#### WHAT TO DO:
From the line with "Answer in <instances>...</instances>. colon?" to the final line of the records, reproduce every line exactly and only those lines.

Source records
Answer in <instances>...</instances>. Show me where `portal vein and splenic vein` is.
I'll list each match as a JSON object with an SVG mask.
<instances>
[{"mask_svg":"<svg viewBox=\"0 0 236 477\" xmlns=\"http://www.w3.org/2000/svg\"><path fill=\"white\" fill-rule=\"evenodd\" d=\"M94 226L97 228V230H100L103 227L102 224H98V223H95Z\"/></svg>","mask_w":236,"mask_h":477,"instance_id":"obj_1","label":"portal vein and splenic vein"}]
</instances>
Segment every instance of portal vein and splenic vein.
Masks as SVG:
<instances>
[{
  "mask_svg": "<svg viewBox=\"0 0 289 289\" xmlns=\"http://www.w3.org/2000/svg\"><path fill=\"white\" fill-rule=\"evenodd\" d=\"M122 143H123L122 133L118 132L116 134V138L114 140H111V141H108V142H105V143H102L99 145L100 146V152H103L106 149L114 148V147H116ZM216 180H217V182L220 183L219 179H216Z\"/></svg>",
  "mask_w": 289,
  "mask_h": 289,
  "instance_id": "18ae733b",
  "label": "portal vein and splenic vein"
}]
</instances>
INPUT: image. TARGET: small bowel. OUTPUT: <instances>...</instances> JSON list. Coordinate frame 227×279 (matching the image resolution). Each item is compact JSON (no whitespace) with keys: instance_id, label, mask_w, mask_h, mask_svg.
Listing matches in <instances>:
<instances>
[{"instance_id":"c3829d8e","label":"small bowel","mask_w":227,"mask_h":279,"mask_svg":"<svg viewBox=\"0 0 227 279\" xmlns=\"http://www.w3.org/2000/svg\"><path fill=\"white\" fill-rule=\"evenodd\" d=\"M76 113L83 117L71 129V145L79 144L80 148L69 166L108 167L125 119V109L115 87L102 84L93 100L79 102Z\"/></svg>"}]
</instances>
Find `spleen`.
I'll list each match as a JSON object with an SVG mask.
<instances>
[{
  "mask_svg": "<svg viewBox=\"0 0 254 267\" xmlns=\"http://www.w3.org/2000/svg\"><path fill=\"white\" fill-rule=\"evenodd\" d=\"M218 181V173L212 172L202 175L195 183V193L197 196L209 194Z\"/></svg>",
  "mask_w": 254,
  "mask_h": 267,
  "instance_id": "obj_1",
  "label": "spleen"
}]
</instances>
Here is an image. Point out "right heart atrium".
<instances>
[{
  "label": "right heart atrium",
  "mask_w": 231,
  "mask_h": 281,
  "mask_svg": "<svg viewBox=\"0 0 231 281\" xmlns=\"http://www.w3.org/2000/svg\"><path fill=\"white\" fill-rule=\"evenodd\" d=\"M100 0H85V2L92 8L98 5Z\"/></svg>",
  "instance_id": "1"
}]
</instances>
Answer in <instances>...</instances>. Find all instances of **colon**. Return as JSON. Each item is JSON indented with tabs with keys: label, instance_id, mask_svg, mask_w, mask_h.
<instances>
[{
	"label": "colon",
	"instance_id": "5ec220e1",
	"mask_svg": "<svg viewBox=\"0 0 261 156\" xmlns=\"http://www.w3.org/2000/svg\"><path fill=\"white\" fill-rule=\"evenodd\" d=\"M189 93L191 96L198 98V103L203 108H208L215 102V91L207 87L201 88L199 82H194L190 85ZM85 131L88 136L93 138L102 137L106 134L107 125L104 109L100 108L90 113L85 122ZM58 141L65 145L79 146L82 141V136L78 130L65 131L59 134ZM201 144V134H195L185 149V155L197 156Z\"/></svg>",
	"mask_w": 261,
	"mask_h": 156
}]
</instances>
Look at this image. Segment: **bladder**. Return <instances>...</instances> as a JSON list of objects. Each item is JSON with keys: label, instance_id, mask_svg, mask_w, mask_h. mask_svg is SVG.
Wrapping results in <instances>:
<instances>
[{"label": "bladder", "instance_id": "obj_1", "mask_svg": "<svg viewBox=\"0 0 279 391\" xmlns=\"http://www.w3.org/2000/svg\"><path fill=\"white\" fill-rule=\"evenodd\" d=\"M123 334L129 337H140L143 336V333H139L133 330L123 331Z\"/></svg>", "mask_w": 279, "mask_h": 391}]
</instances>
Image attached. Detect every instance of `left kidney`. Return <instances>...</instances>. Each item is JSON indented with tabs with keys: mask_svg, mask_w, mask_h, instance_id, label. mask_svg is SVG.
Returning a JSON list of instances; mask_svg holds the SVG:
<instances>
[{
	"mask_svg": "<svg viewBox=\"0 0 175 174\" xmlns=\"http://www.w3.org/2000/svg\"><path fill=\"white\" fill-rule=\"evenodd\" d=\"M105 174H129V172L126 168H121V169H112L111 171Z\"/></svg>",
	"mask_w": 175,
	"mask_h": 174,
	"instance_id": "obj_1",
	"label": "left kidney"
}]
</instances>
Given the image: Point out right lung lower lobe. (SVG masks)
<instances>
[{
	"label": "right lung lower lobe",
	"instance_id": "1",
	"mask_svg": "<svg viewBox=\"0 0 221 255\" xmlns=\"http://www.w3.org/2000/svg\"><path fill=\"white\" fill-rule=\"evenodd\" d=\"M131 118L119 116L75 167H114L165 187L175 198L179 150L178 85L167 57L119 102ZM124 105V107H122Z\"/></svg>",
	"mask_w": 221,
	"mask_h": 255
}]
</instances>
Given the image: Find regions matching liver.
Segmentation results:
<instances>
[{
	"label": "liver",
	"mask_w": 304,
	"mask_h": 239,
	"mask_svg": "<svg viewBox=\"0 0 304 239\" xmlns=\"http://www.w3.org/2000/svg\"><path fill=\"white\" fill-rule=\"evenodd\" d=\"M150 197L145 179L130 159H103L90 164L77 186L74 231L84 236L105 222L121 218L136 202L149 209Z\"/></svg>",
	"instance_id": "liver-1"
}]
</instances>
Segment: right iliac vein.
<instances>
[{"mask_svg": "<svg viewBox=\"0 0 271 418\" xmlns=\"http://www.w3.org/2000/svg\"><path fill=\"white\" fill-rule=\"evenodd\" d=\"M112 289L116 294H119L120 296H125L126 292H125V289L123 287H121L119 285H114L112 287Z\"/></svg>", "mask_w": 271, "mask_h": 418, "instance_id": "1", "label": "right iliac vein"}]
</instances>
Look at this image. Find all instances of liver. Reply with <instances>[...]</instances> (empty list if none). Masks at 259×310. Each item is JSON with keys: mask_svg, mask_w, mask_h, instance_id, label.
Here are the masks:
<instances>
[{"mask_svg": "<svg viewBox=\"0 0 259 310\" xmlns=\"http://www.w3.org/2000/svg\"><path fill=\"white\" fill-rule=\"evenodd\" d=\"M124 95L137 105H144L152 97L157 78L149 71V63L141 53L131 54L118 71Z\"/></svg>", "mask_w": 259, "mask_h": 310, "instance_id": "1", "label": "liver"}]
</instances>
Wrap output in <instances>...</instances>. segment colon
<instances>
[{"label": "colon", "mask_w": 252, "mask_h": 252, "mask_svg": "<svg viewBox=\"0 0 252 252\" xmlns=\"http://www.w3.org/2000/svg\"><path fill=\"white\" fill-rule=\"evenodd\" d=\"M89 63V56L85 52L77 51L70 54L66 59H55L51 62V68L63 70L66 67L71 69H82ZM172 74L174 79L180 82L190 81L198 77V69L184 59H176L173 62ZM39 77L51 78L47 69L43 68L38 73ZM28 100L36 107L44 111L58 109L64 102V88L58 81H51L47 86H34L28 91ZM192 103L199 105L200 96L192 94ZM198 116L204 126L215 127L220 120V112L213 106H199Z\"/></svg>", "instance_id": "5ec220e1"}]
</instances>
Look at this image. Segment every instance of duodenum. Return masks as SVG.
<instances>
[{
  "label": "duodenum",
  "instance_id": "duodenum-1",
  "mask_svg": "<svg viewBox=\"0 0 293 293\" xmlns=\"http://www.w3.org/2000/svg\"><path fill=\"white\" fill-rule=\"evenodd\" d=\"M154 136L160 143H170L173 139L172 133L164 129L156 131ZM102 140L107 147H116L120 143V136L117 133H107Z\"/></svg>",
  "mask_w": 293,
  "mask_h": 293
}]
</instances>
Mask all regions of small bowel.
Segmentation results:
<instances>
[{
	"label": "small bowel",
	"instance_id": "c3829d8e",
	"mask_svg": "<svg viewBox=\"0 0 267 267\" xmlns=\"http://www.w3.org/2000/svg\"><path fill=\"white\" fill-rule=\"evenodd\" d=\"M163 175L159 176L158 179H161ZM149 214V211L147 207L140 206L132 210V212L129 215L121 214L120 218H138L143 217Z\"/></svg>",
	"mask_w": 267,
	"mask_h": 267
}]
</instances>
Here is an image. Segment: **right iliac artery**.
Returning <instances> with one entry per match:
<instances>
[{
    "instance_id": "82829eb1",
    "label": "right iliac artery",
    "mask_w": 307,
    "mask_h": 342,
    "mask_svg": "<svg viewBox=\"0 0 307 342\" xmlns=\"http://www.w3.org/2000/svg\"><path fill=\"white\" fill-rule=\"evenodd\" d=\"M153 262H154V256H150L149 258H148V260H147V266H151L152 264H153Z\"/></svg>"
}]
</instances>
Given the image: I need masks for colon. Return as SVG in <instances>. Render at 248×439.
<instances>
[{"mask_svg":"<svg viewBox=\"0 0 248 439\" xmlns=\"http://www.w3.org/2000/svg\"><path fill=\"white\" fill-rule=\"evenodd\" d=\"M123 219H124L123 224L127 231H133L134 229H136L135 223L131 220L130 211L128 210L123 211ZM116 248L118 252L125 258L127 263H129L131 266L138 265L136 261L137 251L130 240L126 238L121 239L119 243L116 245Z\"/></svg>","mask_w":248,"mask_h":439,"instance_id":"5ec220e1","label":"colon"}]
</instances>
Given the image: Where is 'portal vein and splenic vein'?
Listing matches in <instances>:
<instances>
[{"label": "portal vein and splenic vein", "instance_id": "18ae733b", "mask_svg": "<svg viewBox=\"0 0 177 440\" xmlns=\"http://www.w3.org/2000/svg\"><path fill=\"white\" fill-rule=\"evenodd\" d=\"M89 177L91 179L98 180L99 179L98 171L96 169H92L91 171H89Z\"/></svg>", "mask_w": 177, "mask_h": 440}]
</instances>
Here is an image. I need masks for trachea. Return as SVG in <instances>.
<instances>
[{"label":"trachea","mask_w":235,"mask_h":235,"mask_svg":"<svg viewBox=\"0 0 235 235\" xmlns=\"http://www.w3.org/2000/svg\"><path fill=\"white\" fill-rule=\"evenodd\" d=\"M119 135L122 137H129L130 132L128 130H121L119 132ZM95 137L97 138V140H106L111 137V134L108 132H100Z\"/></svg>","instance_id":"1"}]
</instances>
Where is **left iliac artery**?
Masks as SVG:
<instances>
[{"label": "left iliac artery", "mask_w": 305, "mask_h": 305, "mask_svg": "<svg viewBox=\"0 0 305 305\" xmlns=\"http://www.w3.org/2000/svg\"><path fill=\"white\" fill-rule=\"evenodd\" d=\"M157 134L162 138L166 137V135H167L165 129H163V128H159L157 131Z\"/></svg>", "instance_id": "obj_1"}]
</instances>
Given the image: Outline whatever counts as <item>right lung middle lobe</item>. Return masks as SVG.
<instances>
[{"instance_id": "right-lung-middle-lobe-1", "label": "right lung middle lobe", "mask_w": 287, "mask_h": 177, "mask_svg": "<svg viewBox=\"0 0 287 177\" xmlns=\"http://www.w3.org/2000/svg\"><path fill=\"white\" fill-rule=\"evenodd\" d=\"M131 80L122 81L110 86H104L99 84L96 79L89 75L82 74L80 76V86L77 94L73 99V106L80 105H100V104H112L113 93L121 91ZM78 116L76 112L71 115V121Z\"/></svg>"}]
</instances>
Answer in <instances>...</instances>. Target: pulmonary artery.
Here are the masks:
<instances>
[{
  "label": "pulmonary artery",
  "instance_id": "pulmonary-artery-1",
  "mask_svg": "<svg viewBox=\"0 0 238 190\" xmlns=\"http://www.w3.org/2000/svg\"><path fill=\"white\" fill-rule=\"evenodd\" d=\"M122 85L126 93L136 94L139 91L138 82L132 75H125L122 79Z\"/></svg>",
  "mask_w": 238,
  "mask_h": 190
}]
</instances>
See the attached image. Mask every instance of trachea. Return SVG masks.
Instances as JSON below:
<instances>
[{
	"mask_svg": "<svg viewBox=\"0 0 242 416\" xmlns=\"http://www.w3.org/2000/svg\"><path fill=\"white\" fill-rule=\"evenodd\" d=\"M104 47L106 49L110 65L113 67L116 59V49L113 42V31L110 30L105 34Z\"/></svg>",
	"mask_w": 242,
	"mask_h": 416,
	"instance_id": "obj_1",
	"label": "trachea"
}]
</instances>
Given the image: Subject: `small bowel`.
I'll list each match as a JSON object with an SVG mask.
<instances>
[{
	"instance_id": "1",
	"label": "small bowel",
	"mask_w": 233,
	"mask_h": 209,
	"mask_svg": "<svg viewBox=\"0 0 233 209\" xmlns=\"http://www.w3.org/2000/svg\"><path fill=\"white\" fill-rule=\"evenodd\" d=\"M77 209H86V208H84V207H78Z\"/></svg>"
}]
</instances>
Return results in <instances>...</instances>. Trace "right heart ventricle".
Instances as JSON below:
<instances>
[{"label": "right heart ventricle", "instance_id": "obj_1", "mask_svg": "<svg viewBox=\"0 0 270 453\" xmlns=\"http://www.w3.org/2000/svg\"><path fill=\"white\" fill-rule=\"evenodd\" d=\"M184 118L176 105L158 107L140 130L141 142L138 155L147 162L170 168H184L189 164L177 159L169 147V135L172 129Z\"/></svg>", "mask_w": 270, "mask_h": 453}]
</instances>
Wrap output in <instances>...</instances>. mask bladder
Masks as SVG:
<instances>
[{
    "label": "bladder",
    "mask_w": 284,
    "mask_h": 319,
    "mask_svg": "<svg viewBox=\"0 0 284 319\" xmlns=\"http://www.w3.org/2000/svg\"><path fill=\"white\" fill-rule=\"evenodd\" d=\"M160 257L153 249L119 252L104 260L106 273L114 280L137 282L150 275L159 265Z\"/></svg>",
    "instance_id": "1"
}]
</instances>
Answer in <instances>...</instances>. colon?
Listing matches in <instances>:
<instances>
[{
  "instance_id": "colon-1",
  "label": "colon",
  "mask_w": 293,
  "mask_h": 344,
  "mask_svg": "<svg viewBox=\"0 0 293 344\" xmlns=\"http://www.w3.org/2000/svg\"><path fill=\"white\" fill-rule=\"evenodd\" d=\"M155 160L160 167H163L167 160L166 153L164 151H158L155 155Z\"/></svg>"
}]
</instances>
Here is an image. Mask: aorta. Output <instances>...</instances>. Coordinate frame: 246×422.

#### TASK SOLUTION:
Answer in <instances>...</instances>. colon?
Listing matches in <instances>:
<instances>
[{
  "instance_id": "colon-1",
  "label": "colon",
  "mask_w": 293,
  "mask_h": 344,
  "mask_svg": "<svg viewBox=\"0 0 293 344\" xmlns=\"http://www.w3.org/2000/svg\"><path fill=\"white\" fill-rule=\"evenodd\" d=\"M155 160L160 167H163L167 160L166 153L164 151H158L155 155Z\"/></svg>"
}]
</instances>
Here is an image. Mask: aorta. Output <instances>...</instances>. Coordinate frame: 246×422.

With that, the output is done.